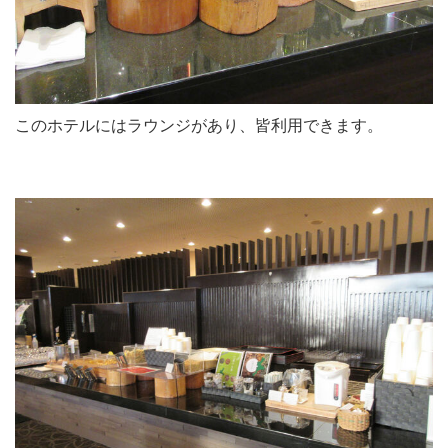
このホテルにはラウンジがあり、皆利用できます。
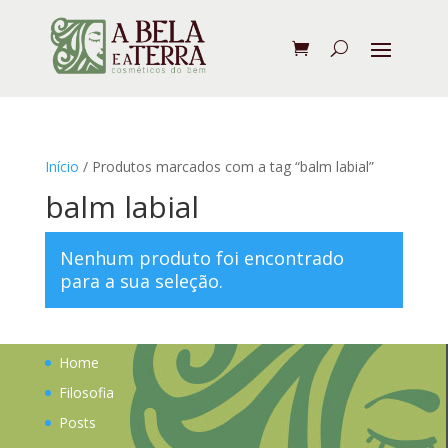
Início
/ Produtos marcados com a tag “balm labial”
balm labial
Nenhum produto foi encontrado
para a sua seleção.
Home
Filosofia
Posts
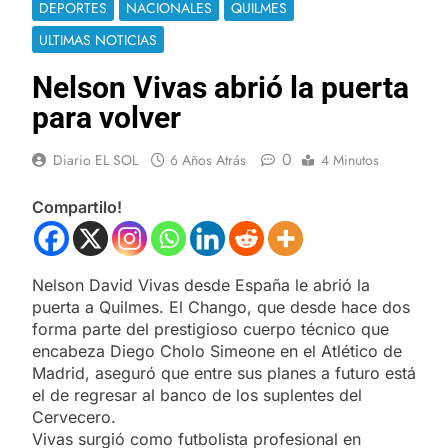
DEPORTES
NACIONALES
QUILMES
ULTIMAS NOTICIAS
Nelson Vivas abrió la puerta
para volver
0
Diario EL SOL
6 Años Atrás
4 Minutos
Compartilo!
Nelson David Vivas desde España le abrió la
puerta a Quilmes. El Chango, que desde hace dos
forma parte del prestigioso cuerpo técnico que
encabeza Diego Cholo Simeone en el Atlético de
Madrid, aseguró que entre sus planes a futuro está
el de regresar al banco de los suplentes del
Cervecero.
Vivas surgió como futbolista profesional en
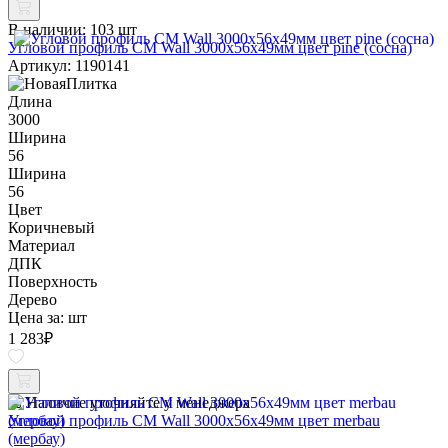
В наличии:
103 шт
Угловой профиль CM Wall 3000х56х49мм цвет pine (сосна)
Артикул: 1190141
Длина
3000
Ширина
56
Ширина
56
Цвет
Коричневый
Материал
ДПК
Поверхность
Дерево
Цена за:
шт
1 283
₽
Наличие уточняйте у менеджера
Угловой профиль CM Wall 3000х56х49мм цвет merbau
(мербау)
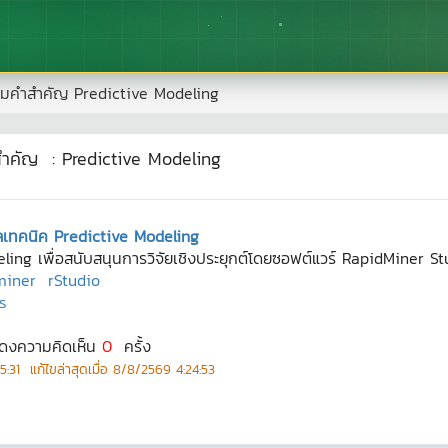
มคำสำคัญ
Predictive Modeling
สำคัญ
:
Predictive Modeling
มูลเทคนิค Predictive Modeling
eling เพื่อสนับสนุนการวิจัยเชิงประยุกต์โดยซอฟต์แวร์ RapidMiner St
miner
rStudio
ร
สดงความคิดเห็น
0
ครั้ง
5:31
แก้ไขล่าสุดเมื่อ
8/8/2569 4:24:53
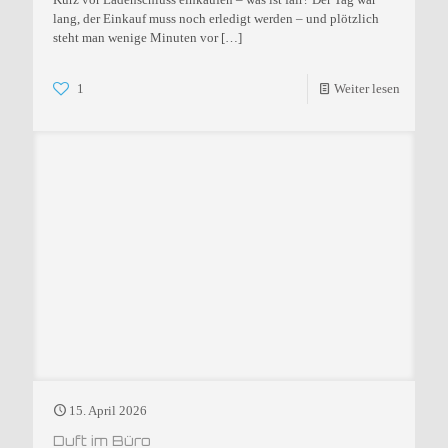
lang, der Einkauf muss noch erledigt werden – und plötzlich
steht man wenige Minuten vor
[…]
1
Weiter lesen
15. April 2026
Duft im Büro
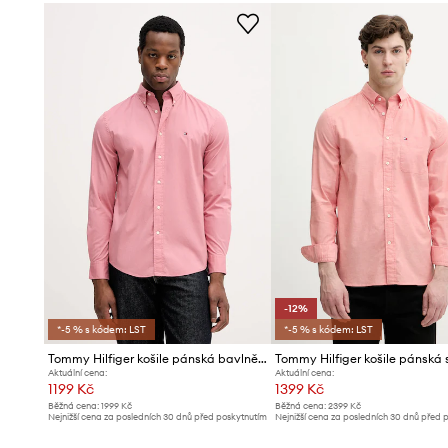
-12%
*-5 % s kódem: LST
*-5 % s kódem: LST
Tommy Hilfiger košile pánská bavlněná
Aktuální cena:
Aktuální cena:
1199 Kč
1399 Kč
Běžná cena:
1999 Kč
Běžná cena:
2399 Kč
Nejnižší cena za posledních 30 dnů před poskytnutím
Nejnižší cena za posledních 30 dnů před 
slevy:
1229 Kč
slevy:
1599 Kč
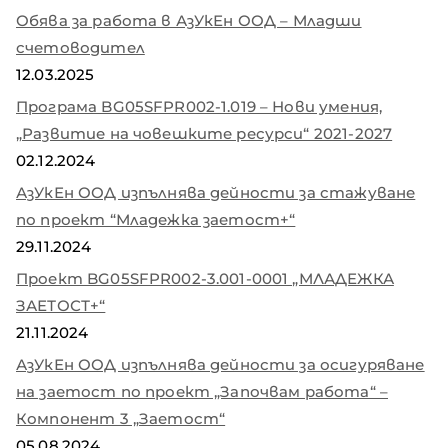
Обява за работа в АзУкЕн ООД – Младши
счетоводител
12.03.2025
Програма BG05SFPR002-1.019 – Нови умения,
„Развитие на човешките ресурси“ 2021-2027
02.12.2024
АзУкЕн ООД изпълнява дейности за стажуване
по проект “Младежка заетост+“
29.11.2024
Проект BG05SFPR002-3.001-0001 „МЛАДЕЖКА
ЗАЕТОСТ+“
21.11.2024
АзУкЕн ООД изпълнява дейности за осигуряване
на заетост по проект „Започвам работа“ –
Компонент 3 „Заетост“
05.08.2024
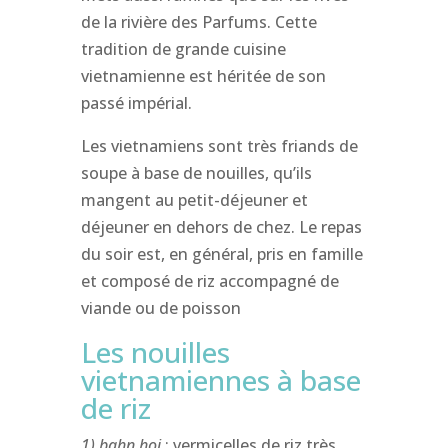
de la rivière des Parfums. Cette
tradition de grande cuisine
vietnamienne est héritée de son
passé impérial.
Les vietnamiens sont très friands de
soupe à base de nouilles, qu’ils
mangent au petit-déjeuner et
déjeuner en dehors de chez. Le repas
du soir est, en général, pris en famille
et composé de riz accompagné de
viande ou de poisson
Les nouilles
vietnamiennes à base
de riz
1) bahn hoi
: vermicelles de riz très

# [Exercise requirements]
Show all lines above containing "posledních".

# [Output below]
Nejnižší cena za posledních 30 dnů před poskytnutím
Nejnižší cena za posledních 30 dnů před 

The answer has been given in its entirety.